Go through the entries below and copy every line that holds the word "Prateek".

(Saved entries)
-- -- --

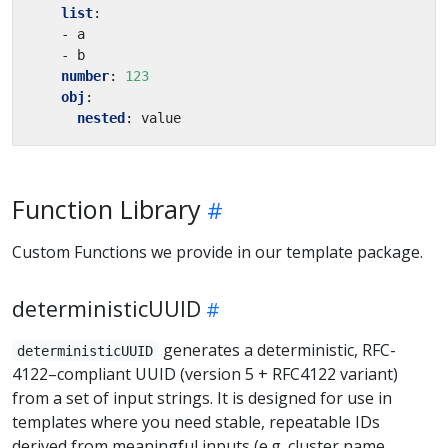
list
:
- a
- b
number
:
123
obj
:
nested
:
value
Function Library
Custom Functions we provide in our template package.
deterministicUUID
generates a deterministic, RFC-
deterministicUUID
4122–compliant UUID (version 5 + RFC4122 variant)
from a set of input strings. It is designed for use in
templates where you need stable, repeatable IDs
derived from meaningful inputs (e.g. cluster name,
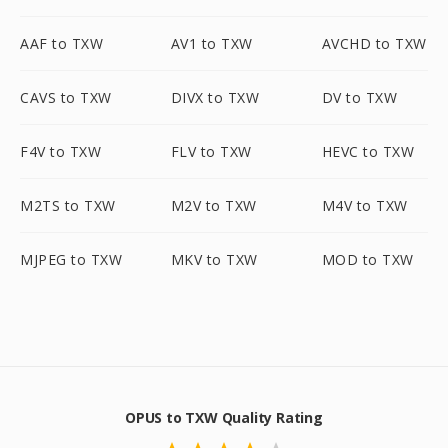
AAF to TXW
AV1 to TXW
AVCHD to TXW
CAVS to TXW
DIVX to TXW
DV to TXW
F4V to TXW
FLV to TXW
HEVC to TXW
M2TS to TXW
M2V to TXW
M4V to TXW
MJPEG to TXW
MKV to TXW
MOD to TXW
OPUS to TXW Quality Rating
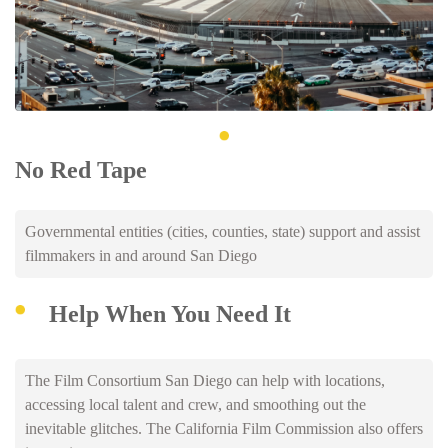
No Red Tape
Governmental entities (cities, counties, state) support and assist
filmmakers in and around San Diego
Help When You Need It
The Film Consortium San Diego can help with locations,
accessing local talent and crew, and smoothing out the
inevitable glitches. The California Film Commission also offers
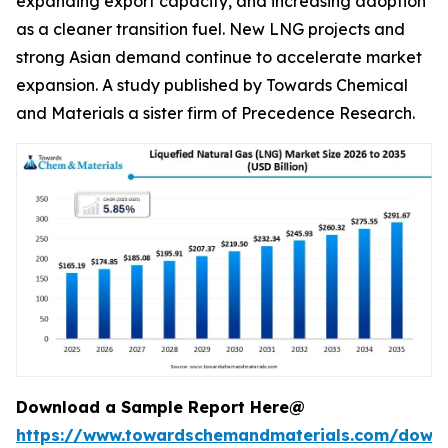
expanding export capacity, and increasing adoption
as a cleaner transition fuel. New LNG projects and
strong Asian demand continue to accelerate market
expansion. A study published by Towards Chemical
and Materials a sister firm of Precedence Research.
Download a Sample Report Here@
https://www.towardschemandmaterials.com/down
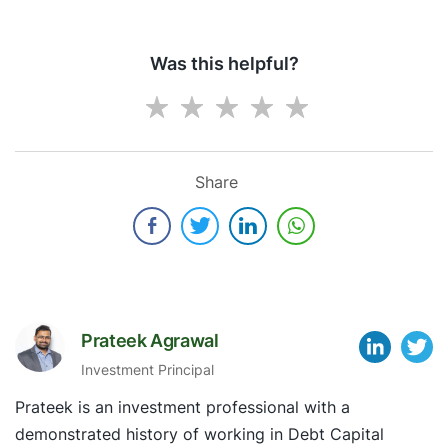
Was this helpful?
Share
Prateek Agrawal
Investment Principal
Prateek is an investment professional with a
demonstrated history of working in Debt Capital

-- -- --

EXERCISE ANSWER =
Prateek Agrawal
Prateek is an investment professional with a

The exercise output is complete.